Repeat the entries below exactly as they appear, with no pictures.

[INFORMATION GIVEN Boundary: Start]

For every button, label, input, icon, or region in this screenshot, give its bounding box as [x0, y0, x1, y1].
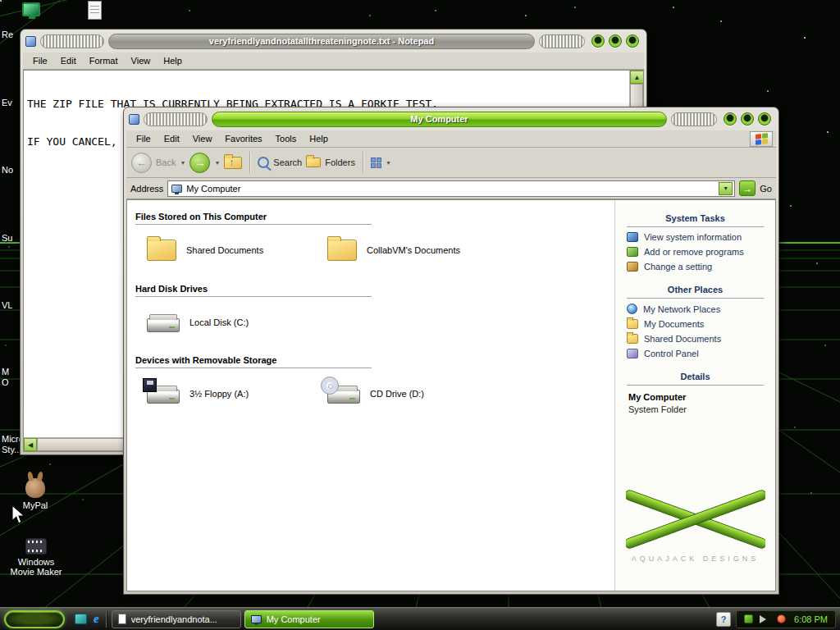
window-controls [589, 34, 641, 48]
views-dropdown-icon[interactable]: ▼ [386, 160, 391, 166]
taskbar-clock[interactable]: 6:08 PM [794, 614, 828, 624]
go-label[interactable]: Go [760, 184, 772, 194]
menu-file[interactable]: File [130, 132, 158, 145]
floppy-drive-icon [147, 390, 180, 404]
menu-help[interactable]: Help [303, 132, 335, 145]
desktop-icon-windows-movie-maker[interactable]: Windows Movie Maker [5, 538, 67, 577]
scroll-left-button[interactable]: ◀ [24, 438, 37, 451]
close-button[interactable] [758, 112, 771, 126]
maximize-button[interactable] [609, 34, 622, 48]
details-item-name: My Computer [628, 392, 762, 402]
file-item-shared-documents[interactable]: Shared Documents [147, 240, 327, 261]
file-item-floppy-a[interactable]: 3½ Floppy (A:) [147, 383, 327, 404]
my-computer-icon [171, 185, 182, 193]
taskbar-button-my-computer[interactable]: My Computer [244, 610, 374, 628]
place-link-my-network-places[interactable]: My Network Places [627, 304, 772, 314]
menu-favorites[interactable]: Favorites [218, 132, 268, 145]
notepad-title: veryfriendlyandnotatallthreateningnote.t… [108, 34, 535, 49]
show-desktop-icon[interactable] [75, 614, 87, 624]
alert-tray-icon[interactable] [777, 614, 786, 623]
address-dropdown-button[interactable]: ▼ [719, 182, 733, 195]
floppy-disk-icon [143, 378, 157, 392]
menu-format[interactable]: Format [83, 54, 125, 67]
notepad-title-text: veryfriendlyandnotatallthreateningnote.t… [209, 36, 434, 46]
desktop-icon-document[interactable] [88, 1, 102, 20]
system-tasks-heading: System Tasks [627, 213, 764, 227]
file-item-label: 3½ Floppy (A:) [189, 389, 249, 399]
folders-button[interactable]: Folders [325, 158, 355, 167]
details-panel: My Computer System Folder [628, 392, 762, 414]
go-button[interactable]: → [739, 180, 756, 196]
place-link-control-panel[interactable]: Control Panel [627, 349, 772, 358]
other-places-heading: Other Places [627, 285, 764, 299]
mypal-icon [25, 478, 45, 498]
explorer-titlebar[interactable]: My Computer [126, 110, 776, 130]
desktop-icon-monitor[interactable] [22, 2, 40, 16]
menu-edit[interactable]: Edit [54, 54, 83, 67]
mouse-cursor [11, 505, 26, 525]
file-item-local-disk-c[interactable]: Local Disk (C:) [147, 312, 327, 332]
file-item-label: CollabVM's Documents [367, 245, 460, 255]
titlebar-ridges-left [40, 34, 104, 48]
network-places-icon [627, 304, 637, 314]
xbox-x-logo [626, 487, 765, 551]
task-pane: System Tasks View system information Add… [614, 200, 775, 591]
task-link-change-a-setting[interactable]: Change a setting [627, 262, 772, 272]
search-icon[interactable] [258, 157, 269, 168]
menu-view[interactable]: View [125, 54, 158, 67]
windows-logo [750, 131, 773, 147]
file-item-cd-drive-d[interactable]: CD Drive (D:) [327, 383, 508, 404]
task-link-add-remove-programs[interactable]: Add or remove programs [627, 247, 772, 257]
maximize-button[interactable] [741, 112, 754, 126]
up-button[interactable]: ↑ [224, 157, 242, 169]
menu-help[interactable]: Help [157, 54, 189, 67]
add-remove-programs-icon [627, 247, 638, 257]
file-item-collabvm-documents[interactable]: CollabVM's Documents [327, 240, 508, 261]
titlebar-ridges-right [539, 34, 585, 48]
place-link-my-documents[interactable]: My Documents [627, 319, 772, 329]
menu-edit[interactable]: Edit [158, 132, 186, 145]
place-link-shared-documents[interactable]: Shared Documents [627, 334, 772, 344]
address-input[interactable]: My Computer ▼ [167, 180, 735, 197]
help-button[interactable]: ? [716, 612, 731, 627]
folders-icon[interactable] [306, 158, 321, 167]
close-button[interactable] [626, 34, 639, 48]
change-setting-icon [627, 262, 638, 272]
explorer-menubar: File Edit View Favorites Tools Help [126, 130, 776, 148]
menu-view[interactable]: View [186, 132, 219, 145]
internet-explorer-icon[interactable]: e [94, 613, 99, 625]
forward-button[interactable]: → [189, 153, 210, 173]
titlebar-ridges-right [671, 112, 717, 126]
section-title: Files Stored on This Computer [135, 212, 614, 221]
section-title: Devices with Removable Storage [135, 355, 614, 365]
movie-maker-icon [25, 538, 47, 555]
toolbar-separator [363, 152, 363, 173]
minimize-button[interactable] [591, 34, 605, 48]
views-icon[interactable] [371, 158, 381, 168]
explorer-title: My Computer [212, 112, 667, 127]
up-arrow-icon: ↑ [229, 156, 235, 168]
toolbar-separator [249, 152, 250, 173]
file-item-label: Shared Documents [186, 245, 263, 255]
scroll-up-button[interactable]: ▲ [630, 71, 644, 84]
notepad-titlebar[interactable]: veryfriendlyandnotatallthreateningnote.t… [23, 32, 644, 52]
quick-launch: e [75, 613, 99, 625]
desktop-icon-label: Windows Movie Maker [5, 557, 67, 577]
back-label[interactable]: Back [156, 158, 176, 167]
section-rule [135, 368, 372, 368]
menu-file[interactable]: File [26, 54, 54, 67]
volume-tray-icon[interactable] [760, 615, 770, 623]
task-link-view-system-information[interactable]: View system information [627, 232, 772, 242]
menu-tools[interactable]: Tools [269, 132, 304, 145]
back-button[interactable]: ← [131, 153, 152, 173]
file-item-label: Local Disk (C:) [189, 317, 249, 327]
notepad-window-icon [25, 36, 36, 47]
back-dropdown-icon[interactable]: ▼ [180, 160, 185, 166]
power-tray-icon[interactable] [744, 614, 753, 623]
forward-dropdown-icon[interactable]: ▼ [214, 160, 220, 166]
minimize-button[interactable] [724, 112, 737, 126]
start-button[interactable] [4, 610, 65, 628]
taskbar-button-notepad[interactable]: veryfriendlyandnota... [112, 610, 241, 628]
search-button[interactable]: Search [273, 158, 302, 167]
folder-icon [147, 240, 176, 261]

[INFORMATION GIVEN Boundary: End]

TASK RESPONSE:
For every button, label, input, icon, or region in this screenshot, give its bounding box as [x0, y0, x1, y1].
window-controls [589, 34, 641, 48]
views-dropdown-icon[interactable]: ▼ [386, 160, 391, 166]
taskbar-clock[interactable]: 6:08 PM [794, 614, 828, 624]
go-label[interactable]: Go [760, 184, 772, 194]
menu-file[interactable]: File [130, 132, 158, 145]
floppy-drive-icon [147, 390, 180, 404]
menu-help[interactable]: Help [303, 132, 335, 145]
desktop-icon-windows-movie-maker[interactable]: Windows Movie Maker [5, 538, 67, 577]
scroll-left-button[interactable]: ◀ [24, 438, 37, 451]
close-button[interactable] [758, 112, 771, 126]
maximize-button[interactable] [609, 34, 622, 48]
details-item-name: My Computer [628, 392, 762, 402]
file-item-shared-documents[interactable]: Shared Documents [147, 240, 327, 261]
file-item-floppy-a[interactable]: 3½ Floppy (A:) [147, 383, 327, 404]
my-computer-icon [171, 185, 182, 193]
taskbar-button-my-computer[interactable]: My Computer [244, 610, 374, 628]
place-link-my-network-places[interactable]: My Network Places [627, 304, 772, 314]
menu-favorites[interactable]: Favorites [218, 132, 268, 145]
notepad-title: veryfriendlyandnotatallthreateningnote.t… [108, 34, 535, 49]
show-desktop-icon[interactable] [75, 614, 87, 624]
alert-tray-icon[interactable] [777, 614, 786, 623]
address-dropdown-button[interactable]: ▼ [719, 182, 733, 195]
floppy-disk-icon [143, 378, 157, 392]
menu-format[interactable]: Format [83, 54, 125, 67]
notepad-title-text: veryfriendlyandnotatallthreateningnote.t… [209, 36, 434, 46]
desktop-icon-document[interactable] [88, 1, 102, 20]
system-tasks-heading: System Tasks [627, 213, 764, 227]
file-item-label: 3½ Floppy (A:) [189, 389, 249, 399]
folders-button[interactable]: Folders [325, 158, 355, 167]
details-panel: My Computer System Folder [628, 392, 762, 414]
go-button[interactable]: → [739, 180, 756, 196]
place-link-control-panel[interactable]: Control Panel [627, 349, 772, 358]
other-places-heading: Other Places [627, 285, 764, 299]
mypal-icon [25, 478, 45, 498]
explorer-titlebar[interactable]: My Computer [126, 110, 776, 130]
desktop-icon-monitor[interactable] [22, 2, 40, 16]
menu-edit[interactable]: Edit [54, 54, 83, 67]
mouse-cursor [11, 505, 26, 525]
file-item-local-disk-c[interactable]: Local Disk (C:) [147, 312, 327, 332]
file-item-label: CollabVM's Documents [367, 245, 460, 255]
titlebar-ridges-left [40, 34, 104, 48]
network-places-icon [627, 304, 637, 314]
xbox-x-logo [626, 487, 765, 551]
task-pane: System Tasks View system information Add… [614, 200, 775, 591]
task-link-change-a-setting[interactable]: Change a setting [627, 262, 772, 272]
search-icon[interactable] [258, 157, 269, 168]
menu-view[interactable]: View [125, 54, 158, 67]
windows-logo [750, 131, 773, 147]
file-item-cd-drive-d[interactable]: CD Drive (D:) [327, 383, 508, 404]
task-link-add-remove-programs[interactable]: Add or remove programs [627, 247, 772, 257]
maximize-button[interactable] [741, 112, 754, 126]
up-button[interactable]: ↑ [224, 157, 242, 169]
menu-help[interactable]: Help [157, 54, 189, 67]
add-remove-programs-icon [627, 247, 638, 257]
file-item-collabvm-documents[interactable]: CollabVM's Documents [327, 240, 508, 261]
titlebar-ridges-right [539, 34, 585, 48]
place-link-my-documents[interactable]: My Documents [627, 319, 772, 329]
menu-edit[interactable]: Edit [158, 132, 186, 145]
place-link-shared-documents[interactable]: Shared Documents [627, 334, 772, 344]
address-input[interactable]: My Computer ▼ [167, 180, 735, 197]
help-button[interactable]: ? [716, 612, 731, 627]
folders-icon[interactable] [306, 158, 321, 167]
close-button[interactable] [626, 34, 639, 48]
change-setting-icon [627, 262, 638, 272]
explorer-menubar: File Edit View Favorites Tools Help [126, 130, 776, 148]
menu-view[interactable]: View [186, 132, 219, 145]
internet-explorer-icon[interactable]: e [94, 613, 99, 625]
forward-button[interactable]: → [189, 153, 210, 173]
titlebar-ridges-right [671, 112, 717, 126]
section-title: Files Stored on This Computer [135, 212, 614, 221]
section-title: Devices with Removable Storage [135, 355, 614, 365]
movie-maker-icon [25, 538, 47, 555]
toolbar-separator [363, 152, 363, 173]
minimize-button[interactable] [591, 34, 605, 48]
views-icon[interactable] [371, 158, 381, 168]
explorer-title: My Computer [212, 112, 667, 127]
up-arrow-icon: ↑ [229, 156, 235, 168]
toolbar-separator [249, 152, 250, 173]
file-item-label: Shared Documents [186, 245, 263, 255]
scroll-up-button[interactable]: ▲ [630, 71, 644, 84]
notepad-titlebar[interactable]: veryfriendlyandnotatallthreateningnote.t… [23, 32, 644, 52]
quick-launch: e [75, 613, 99, 625]
desktop-icon-label: Windows Movie Maker [5, 557, 67, 577]
back-label[interactable]: Back [156, 158, 176, 167]
section-rule [135, 368, 372, 368]
menu-file[interactable]: File [26, 54, 54, 67]
volume-tray-icon[interactable] [760, 615, 770, 623]
task-link-view-system-information[interactable]: View system information [627, 232, 772, 242]
menu-tools[interactable]: Tools [269, 132, 304, 145]
back-button[interactable]: ← [131, 153, 152, 173]
file-item-label: Local Disk (C:) [189, 317, 249, 327]
notepad-window-icon [25, 36, 36, 47]
back-dropdown-icon[interactable]: ▼ [180, 160, 185, 166]
power-tray-icon[interactable] [744, 614, 753, 623]
forward-dropdown-icon[interactable]: ▼ [214, 160, 220, 166]
minimize-button[interactable] [724, 112, 737, 126]
start-button[interactable] [4, 610, 65, 628]
taskbar-button-notepad[interactable]: veryfriendlyandnota... [112, 610, 241, 628]
search-button[interactable]: Search [273, 158, 302, 167]
folder-icon [147, 240, 176, 261]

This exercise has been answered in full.